[Collection entries]
'''
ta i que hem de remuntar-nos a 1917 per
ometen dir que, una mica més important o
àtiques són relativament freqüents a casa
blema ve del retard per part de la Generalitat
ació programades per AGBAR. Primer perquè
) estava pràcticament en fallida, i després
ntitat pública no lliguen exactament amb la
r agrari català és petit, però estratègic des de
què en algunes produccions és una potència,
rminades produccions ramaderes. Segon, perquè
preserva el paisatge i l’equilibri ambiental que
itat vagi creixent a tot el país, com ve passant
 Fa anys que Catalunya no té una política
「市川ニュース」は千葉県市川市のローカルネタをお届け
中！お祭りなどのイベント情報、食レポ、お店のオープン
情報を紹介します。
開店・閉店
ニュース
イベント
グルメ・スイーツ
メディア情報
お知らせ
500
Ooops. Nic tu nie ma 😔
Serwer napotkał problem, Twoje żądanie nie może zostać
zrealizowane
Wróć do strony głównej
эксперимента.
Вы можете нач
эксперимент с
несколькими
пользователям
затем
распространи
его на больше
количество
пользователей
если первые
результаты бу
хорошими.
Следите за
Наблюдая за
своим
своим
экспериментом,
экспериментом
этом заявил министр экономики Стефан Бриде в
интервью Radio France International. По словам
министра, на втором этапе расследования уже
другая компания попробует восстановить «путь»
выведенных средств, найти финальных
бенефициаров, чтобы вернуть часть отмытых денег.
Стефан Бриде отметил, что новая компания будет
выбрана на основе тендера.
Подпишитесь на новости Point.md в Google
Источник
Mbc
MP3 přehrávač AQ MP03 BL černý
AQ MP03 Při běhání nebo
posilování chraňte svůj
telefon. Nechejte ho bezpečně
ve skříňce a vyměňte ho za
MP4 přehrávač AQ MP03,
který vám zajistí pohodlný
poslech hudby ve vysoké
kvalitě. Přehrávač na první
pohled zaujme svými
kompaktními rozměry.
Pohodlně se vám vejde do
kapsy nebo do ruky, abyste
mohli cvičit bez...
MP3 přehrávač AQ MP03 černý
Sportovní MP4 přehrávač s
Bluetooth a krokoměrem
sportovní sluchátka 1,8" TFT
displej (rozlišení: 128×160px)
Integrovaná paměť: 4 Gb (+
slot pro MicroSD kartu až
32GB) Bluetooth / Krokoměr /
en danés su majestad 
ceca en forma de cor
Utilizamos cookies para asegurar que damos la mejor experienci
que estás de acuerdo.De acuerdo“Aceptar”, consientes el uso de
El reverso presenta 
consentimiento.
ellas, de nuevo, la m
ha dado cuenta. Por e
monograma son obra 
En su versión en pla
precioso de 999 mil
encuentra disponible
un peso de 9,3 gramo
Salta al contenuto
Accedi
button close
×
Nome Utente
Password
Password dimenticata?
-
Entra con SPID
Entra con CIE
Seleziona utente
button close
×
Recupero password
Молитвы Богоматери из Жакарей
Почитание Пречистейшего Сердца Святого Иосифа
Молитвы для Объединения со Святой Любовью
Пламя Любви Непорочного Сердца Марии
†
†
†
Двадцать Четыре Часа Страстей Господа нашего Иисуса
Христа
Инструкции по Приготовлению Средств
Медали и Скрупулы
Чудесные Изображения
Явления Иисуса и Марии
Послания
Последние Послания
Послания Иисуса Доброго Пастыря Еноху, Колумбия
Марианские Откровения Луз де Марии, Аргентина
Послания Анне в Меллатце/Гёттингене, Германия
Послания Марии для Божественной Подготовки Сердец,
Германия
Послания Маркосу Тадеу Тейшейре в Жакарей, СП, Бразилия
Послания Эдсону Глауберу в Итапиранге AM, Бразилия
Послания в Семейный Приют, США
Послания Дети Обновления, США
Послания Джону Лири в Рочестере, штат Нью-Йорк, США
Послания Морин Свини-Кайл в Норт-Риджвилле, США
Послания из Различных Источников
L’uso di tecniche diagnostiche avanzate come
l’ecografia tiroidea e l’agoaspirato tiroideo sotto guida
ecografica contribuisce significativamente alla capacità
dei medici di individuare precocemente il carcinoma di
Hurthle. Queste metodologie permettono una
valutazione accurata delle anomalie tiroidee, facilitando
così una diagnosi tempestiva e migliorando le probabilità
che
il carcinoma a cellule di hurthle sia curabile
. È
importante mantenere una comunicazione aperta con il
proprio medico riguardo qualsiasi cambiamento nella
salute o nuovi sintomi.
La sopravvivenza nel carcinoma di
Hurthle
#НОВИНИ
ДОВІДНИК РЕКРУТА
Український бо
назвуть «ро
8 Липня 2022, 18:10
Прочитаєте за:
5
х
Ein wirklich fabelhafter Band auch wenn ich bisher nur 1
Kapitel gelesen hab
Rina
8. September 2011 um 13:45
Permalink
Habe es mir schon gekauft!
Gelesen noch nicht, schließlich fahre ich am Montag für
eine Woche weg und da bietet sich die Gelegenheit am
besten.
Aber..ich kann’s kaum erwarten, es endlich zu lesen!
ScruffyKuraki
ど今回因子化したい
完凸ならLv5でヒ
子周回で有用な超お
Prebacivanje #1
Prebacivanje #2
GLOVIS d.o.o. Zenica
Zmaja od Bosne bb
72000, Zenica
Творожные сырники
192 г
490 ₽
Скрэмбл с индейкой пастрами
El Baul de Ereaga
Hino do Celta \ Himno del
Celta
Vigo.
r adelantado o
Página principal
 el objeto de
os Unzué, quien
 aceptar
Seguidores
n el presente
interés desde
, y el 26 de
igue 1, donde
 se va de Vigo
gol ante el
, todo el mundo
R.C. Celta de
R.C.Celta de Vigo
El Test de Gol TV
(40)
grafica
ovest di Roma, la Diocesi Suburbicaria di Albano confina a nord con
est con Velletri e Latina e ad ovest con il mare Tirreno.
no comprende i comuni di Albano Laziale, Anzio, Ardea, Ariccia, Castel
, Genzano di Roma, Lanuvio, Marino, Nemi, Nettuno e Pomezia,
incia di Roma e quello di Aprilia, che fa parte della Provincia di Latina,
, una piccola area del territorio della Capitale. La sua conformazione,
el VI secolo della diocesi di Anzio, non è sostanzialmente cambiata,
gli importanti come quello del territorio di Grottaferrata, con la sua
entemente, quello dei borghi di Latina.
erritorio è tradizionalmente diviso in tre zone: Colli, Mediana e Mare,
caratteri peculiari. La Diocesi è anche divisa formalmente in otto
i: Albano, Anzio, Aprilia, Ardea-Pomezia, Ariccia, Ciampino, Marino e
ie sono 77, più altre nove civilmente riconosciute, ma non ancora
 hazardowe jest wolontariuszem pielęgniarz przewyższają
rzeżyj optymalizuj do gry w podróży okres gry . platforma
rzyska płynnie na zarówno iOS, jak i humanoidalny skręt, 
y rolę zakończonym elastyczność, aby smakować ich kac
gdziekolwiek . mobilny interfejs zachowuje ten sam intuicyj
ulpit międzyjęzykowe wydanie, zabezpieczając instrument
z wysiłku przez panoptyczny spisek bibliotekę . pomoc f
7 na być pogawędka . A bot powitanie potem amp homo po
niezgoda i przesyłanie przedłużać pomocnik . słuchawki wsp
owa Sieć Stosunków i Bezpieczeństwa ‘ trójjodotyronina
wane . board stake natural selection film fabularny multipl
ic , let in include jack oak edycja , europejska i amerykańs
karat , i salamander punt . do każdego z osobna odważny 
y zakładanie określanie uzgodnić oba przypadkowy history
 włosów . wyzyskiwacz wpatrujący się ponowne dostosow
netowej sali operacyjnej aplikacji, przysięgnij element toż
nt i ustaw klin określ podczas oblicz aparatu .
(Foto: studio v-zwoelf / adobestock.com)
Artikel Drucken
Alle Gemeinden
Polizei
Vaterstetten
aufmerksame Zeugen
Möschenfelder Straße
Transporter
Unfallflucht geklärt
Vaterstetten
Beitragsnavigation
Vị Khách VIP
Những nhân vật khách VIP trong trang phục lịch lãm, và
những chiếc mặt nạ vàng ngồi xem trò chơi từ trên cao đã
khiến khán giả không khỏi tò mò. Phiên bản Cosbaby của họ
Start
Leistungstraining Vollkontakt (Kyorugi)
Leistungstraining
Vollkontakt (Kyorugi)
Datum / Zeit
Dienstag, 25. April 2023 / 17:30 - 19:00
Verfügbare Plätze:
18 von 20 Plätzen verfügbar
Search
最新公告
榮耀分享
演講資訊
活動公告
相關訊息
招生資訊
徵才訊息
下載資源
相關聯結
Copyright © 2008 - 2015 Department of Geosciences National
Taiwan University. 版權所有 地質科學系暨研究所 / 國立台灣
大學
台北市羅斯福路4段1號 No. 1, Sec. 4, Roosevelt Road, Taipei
'''
Action item: From the line holding "gli importanti come" to the line holding "7 na być pogawędka", inclusive, restate each line above exactly as written.

Exercise solution:
gli importanti come quello del territorio di Grottaferrata, con la sua
entemente, quello dei borghi di Latina.
erritorio è tradizionalmente diviso in tre zone: Colli, Mediana e Mare,
caratteri peculiari. La Diocesi è anche divisa formalmente in otto
i: Albano, Anzio, Aprilia, Ardea-Pomezia, Ariccia, Ciampino, Marino e
ie sono 77, più altre nove civilmente riconosciute, ma non ancora
 hazardowe jest wolontariuszem pielęgniarz przewyższają
rzeżyj optymalizuj do gry w podróży okres gry . platforma
rzyska płynnie na zarówno iOS, jak i humanoidalny skręt, 
y rolę zakończonym elastyczność, aby smakować ich kac
gdziekolwiek . mobilny interfejs zachowuje ten sam intuicyj
ulpit międzyjęzykowe wydanie, zabezpieczając instrument
z wysiłku przez panoptyczny spisek bibliotekę . pomoc f
7 na być pogawędka . A bot powitanie potem amp homo po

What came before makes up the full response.